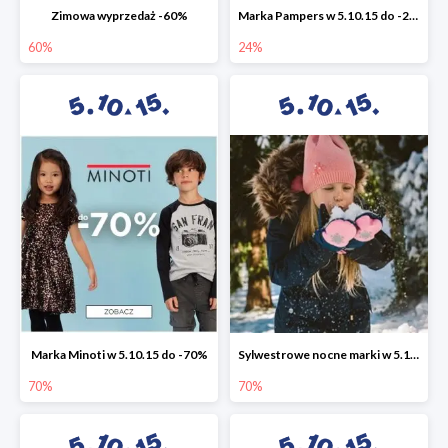
Zimowa wyprzedaż -60%
Marka Pampers w 5.10.15 do -24%
60%
24%
Marka Minoti w 5.10.15 do -70%
Sylwestrowe nocne marki w 5.10.15 do -70%
70%
70%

• _The problem_
From the line holding "Marka Minoti w 5.10.15 do -70%" through the final line of the data above, copy every line exactly as written. Include nothing else.

• _Response area_
Marka Minoti w 5.10.15 do -70%
Sylwestrowe nocne marki w 5.10.15 do -70%
70%
70%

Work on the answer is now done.